(Transcribed page contents)
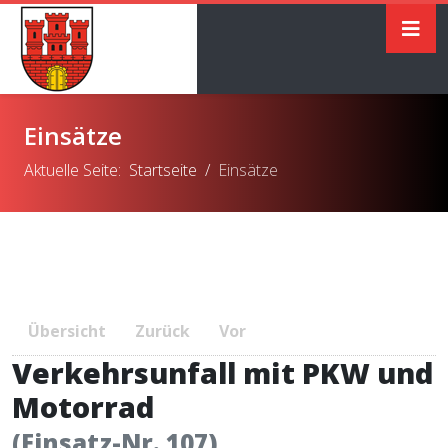
Einsätze
Aktuelle Seite:
Startseite
Einsätze
Übersicht
Zurück
Vor
Verkehrsunfall mit PKW und
Motorrad
(Einsatz-Nr. 107)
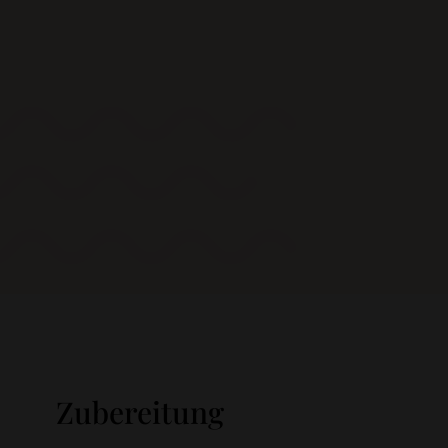
Zubereitung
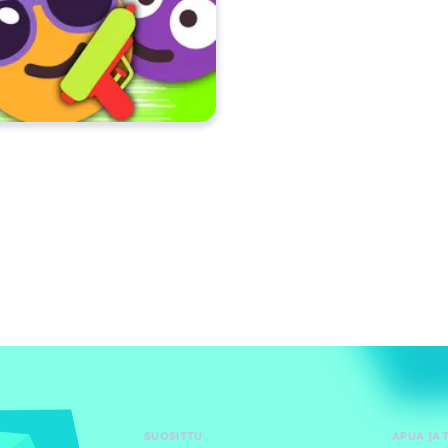
SUOSITTU
APUA JA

Description of the task: Write the lines above out again exactly, excluding every picture.

Answer to the problem:
Einsätze
Aktuelle Seite:
Startseite
Einsätze
Übersicht
Zurück
Vor
Verkehrsunfall mit PKW und
Motorrad
(Einsatz-Nr. 107)
Zubereitung
SUOSITTU
APUA JA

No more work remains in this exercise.